◆ What needs to be done: Find every line in the records below that holds the word "healthy", and copy it out.

◆ Supplied entries:
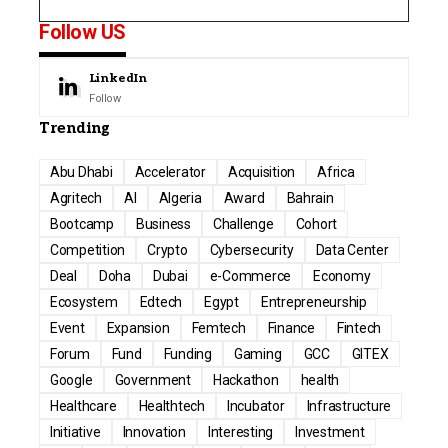
Follow US
LinkedIn
Follow
Trending
Abu Dhabi
Accelerator
Acquisition
Africa
Agritech
AI
Algeria
Award
Bahrain
Bootcamp
Business
Challenge
Cohort
Competition
Crypto
Cybersecurity
Data Center
Deal
Doha
Dubai
e-Commerce
Economy
Ecosystem
Edtech
Egypt
Entrepreneurship
Event
Expansion
Femtech
Finance
Fintech
Forum
Fund
Funding
Gaming
GCC
GITEX
Google
Government
Hackathon
health
Healthcare
Healthtech
Incubator
Infrastructure
Initiative
Innovation
Interesting
Investment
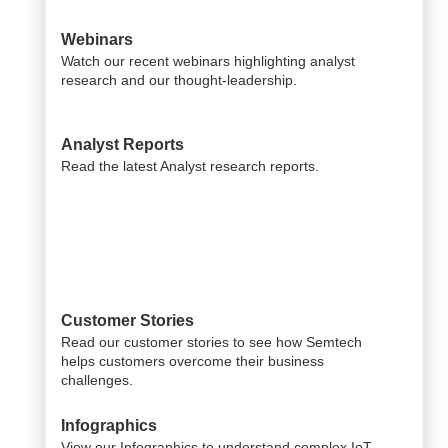
Webinars
Watch our recent webinars highlighting analyst
research and our thought-leadership.
Analyst Reports
Read the latest Analyst research reports.
Customer Stories
Read our customer stories to see how Semtech
helps customers overcome their business
challenges.
Infographics
View our Infographics to understand complex IoT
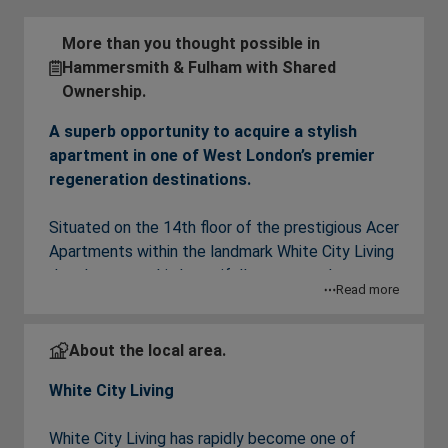
More than you thought possible in
Hammersmith & Fulham with Shared
Ownership.
A superb opportunity to acquire a stylish
apartment in one of West London’s premier
regeneration destinations.
Situated on the 14th floor of the prestigious Acer
Apartments within the landmark White City Living
development, this beautifully presented one-
Read more
bedroom apartment offers contemporary living in
one of West London’s most exciting and vibrant
neighbourhoods.
About the local area.
White City Living
The apartment features a bright and spacious
open-plan living, dining and kitchen area,
White City Living has rapidly become one of
thoughtfully designed to maximise both space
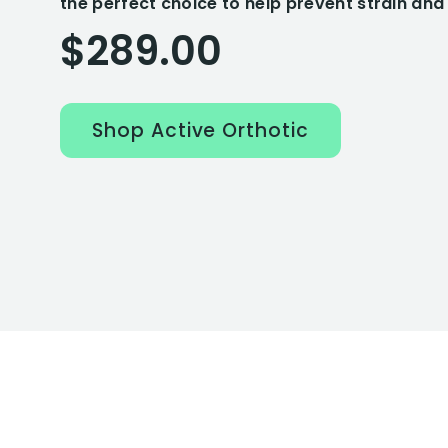
the perfect choice to help prevent strain and 
$289.00
Shop Active Orthotic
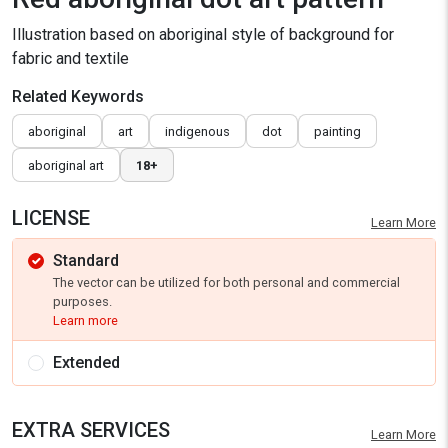
Illustration based on aboriginal style of background for
fabric and textile
Related Keywords
aboriginal
art
indigenous
dot
painting
aboriginal art
18+
LICENSE
Learn More
Standard
The vector can be utilized for both personal and commercial
purposes.
Learn more
Extended
EXTRA SERVICES
Learn More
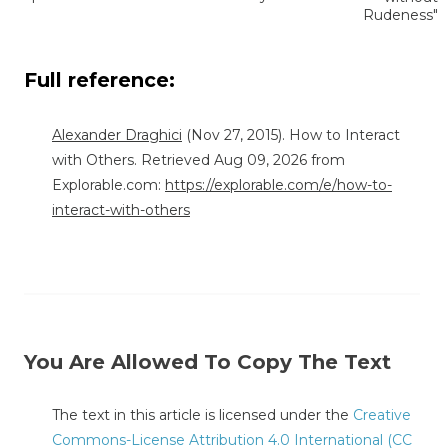
Rudeness"
Full reference:
Alexander Draghici
(Nov 27, 2015). How to Interact
with Others. Retrieved Aug 09, 2026 from
Explorable.com:
https://explorable.com/e/how-to-
interact-with-others
You Are Allowed To Copy The Text
The text in this article is licensed under the
Creative
Commons-License Attribution 4.0 International (CC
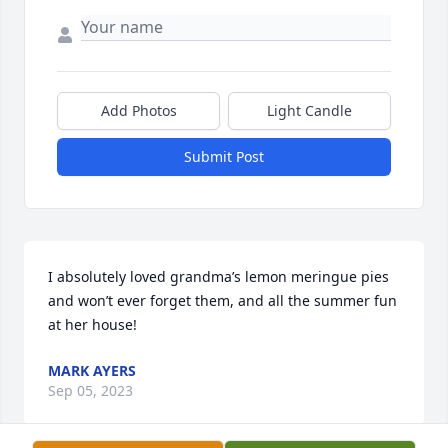
Add Photos
Light Candle
Submit Post
I absolutely loved grandma’s lemon meringue pies 
and won’t ever forget them, and all the summer fun 
at her house!
MARK AYERS
Sep 05, 2023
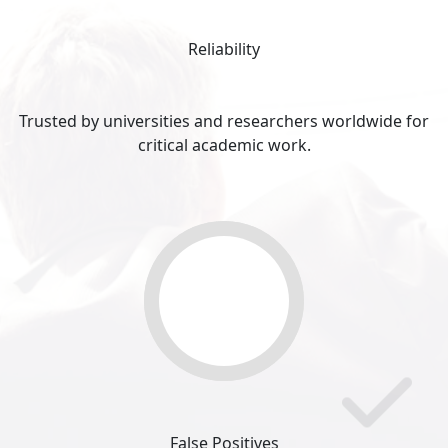
Reliability
Trusted by universities and researchers worldwide for
critical academic work.
0
%
False Positives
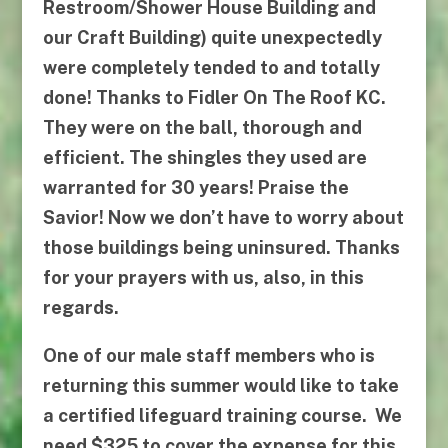
Restroom/Shower House Building and
our Craft Building) quite unexpectedly
were completely tended to and totally
done! Thanks to
Fidler On The Roof KC
.
They were on the ball, thorough and
efficient. The shingles they used are
warranted for 30 years! Praise the
Savior! Now we don’t have to worry about
those buildings being uninsured. Thanks
for your prayers with us, also, in this
regards.
One of our male staff members who is
returning this summer would like to take
a certified lifeguard training course. We
need $325 to cover the expense for this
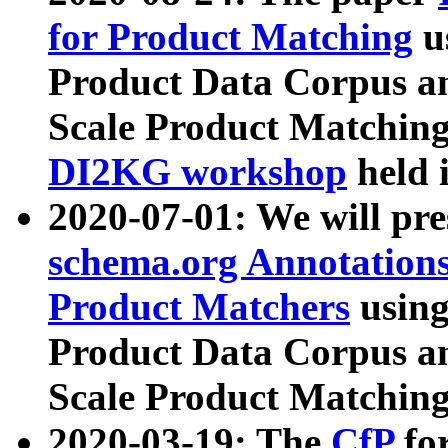
for Product Matching
u
Product Data Corpus a
Scale Product Matching
DI2KG workshop
held 
2020-07-01: We will pr
schema.org Annotations
Product Matchers
usin
Product Data Corpus a
Scale Product Matching
2020-03-19: The
CfP
fo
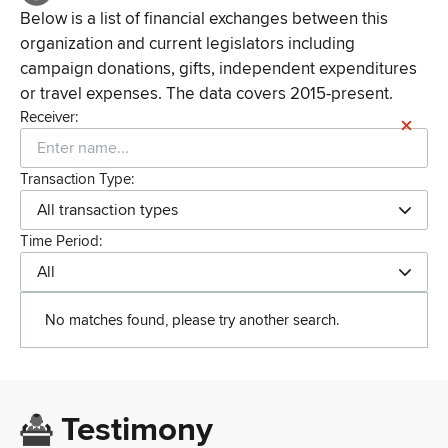
Below is a list of financial exchanges between this
organization and current legislators including
campaign donations, gifts, independent expenditures
or travel expenses. The data covers 2015-present.
Receiver:
Transaction Type:
All transaction types
Time Period:
All
No matches found, please try another search.
Testimony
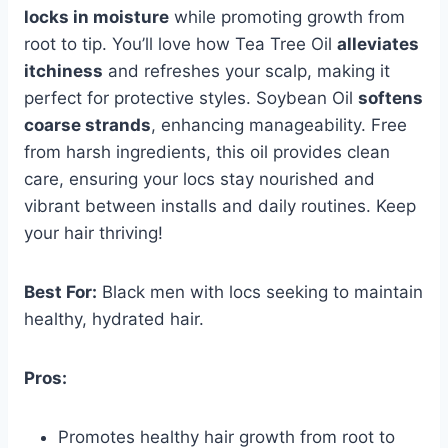
locks in moisture
while promoting growth from
root to tip. You’ll love how Tea Tree Oil
alleviates
itchiness
and refreshes your scalp, making it
perfect for protective styles. Soybean Oil
softens
coarse strands
, enhancing manageability. Free
from harsh ingredients, this oil provides clean
care, ensuring your locs stay nourished and
vibrant between installs and daily routines. Keep
your hair thriving!
Best For:
Black men with locs seeking to maintain
healthy, hydrated hair.
Pros:
Promotes healthy hair growth from root to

◆ Response:
healthy, hydrated hair.
Promotes healthy hair growth from root to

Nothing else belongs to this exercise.